# Helloooooooooooo



## MrsRedcap (Jan 6, 2006)

After a little break...I'm back  

Missed you all xxxx


----------



## sanjo (Sep 8, 2006)

Hiya Vicki

How are you doing hunny??  Great to hear from you again!  

Sandra xx


----------



## brownowl23 (Jan 3, 2006)

Hey Vicki


HOw are you hun weve missed ya

Chris


----------



## MrsRedcap (Jan 6, 2006)

Yeah I'm ok....Ploddin on you know


----------



## sanjo (Sep 8, 2006)

Vicki

Just read your signature - Oh am so sorry for your loss hunny  

Lovely to see you and Leigh are back tho! x

sandrax


----------



## MrsRedcap (Jan 6, 2006)

Such is life Sanjo hun. That's the way the cookie crumbles unfortunatly. The break done Leigh and I good actually. Certainly darned the holes that were appearing and if anything we're stronger than ever.

I'm just taking the 'What will be will be approach'


----------



## sanjo (Sep 8, 2006)

Vicki

Thats all we can do eh?  

Glad things with Leigh are better tho - some people are ment to be together  

Sandrax


----------



## MrsRedcap (Jan 6, 2006)

sanjo said:


> some people are ment to be together
> 
> Sandrax


I know....People said we were too good together to throw it away


----------



## sanjo (Sep 8, 2006)

How are the boys?

S x


----------



## MrsRedcap (Jan 6, 2006)

Boys are fine...Kieran went back to Liverpool today after a visit so I'm feeling empty nest again lol.

Grant's started High School (Not the school I oiginally wanted for him as transport refused to take him there) and at the moment it's not boding well...Teachers there haven't a clue with him. He's now stopped eating again. They haven't even looked at his notes, and the auxiliary went into the school before he went and showed them exactly what they had to do...along with 7 pages of written stuff. They haven't even looked at it. They've been trying to give his yoghurt separatly to his weetabix...Until I said he has it _mixed _ in with the weetabix...They said 'Oh we didn't know that'. Hmmmm...it was scrawled all over his notes.

because they've been doing it wrong the past 4 weeks he's lost 2 kg in weight  So I'm not a happy bunny. I've decided if there is no improvement by Christmas I'm pulling him out, and might consider getting OFSTED involved.


----------



## sanjo (Sep 8, 2006)

For goodness sakes - why don't these bl**dy folk read notes  

Poor wee soul losing 2kgs - no wonder your not happy, keep on at them!
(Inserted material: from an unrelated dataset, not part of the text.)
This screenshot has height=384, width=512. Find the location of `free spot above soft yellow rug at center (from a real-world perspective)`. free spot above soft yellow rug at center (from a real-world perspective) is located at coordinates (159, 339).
I think Christmas is long enough too to give them, they should be well accomplished by then surely!


----------



## Shellebell (Dec 31, 2004)

welcome back hunnie  
I was all  and   when reading your signature  

  for the school, I was going to say the same thing about it as sanjo, giving them til Xmas gives thwm plenty of time to sort themselves out  

Xxxx


----------



## Wraakgodin (Jun 17, 2006)

Hiya Mrs R!!!!!

Nice to see you back!!!!

Like all the ladies here, I am so sorry to hear of your loss.  Sending you lots of love and hugs

Sue


----------



## **Tashja** (Jan 13, 2005)

Wooo welcome back Vicki 

I am sorry Grants school are being a nightmare - I really hope it sorts out for you   

T xx


----------



## Damelottie (Jul 26, 2005)

Hello Mrs R  

Thats rubbish news about the school  

xxx


----------



## carole (Jul 21, 2003)

WB Vicki    

Great news about you and Leigh  

  to you for the mc hun.

Hope Grant's school get their act together - I know you will sort them if they don't


----------



## ♥Saila♥ (Mar 27, 2006)

Yaaaay your back!!  

I am glad you and Leigh have worked it out!

xxxx


----------



## wouldloveababycat (Mar 21, 2004)

HI hunny   Welcome Back but   sorry to hear about your loss        for positive things for you hunny  

Cat x


----------